Надя чувствовала, что почва ускользает из-под ее ног и она решилась на крайность. Она схватила однажды кухонный нож, решительно поднесла его к горлу и заявила:
— Если вы не отпустите меня завтра, я зарежусь.
Благородная дама побледнела, замахала руками и крикнула:
— Хорошо, хорошо. Можешь уйти завтра. Я не держу тебя.
Настало завтра. Надя была готова к отъезду. На столе стоял ее сундучок, перевязанный бечевками. Но судьба, как видно, была сильно вооружена против нее. Она не хотела выпустить ее из этой кухни.
В доме произошло неожиданное событие. Ночью Феденька — самый младший хозяйский сынишка — заболел скарлатиной. Хозяйка заметалась по комнатам. В доме поднялась суета. Надю обстоятельство это огорчило, тем не менее, она твердо решила ехать.
— Прощайте, — сказала она хозяйке, войдя в спальню.
— Прощайте?! — завопила та и залилась слезами. — Ну, есть у тебя совесть? Скажи! Феденька заболел скарлатиной. Что я одна теперь без прислуги буду делать? Хорошо бросать теперь меня одну? Разве честная девушка поступает так? Бог накажет тебя. У тебя тоже будут дети. А ты ведь сколько раз говорила, что любишь Феденьку. Посмотри, какой он горячий, какой больной.

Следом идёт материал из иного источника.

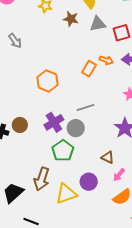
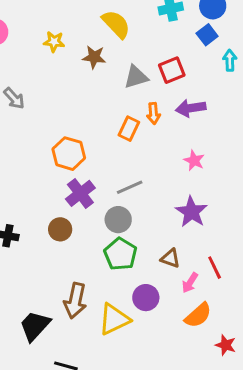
gray triangle: (98, 24) -> (136, 77), moved
orange arrow: (106, 60) -> (153, 113), turned 72
purple cross: (54, 122) -> (80, 193), moved
brown circle: (20, 125) -> (60, 229), moved
green pentagon: (63, 151) -> (120, 254), moved

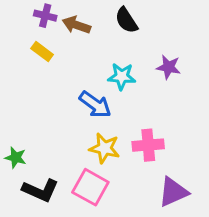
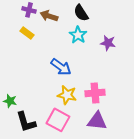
cyan star: (122, 76) -> (78, 35), moved, turned 30
black L-shape: (41, 190) -> (26, 122), turned 50
purple triangle: (173, 192) -> (97, 121), moved, turned 30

Хозяйка своей материнской скорбью довела до слез Надю. И Наде сделалось жалко ее и Феденьку, хотя этот самый Феденька был препротивнейшим мальчишкой и обещал в будущем быть примерным негодяем. Надя и соседи всегда говорили, что ему не миновать каторги. Как он тиранил ее и изводил капризами! Он тыкал ей в рот фиги, обзывал ее, по примеру своей благородной мамаши, «дурой и дрянью», швырял в нее башмаком, самоварным краном, пепельницей и вырвал из ее затылка все волосы.
Надя посмотрела на заплаканную хозяйку, на горящего Феденьку, махнула рукой и поплелась на кухню. Через несколько минут сундук ее стоял на прежнем месте в углу, теплая кофта, которую она надела на случай холода в степи, висела над кроватью и Надя, сидя на корточках на полу, старательно набивала гуттаперчевый пузырь льдом. Феденька болел больше месяца и Надя все свое время делила между ним и кухней. Она не спала по целым ночам, качала его и пела ему колыбельные песенки.
Вспомнит ли когда-нибудь этот Феденька, когда вырастет, добрым словом Надю?!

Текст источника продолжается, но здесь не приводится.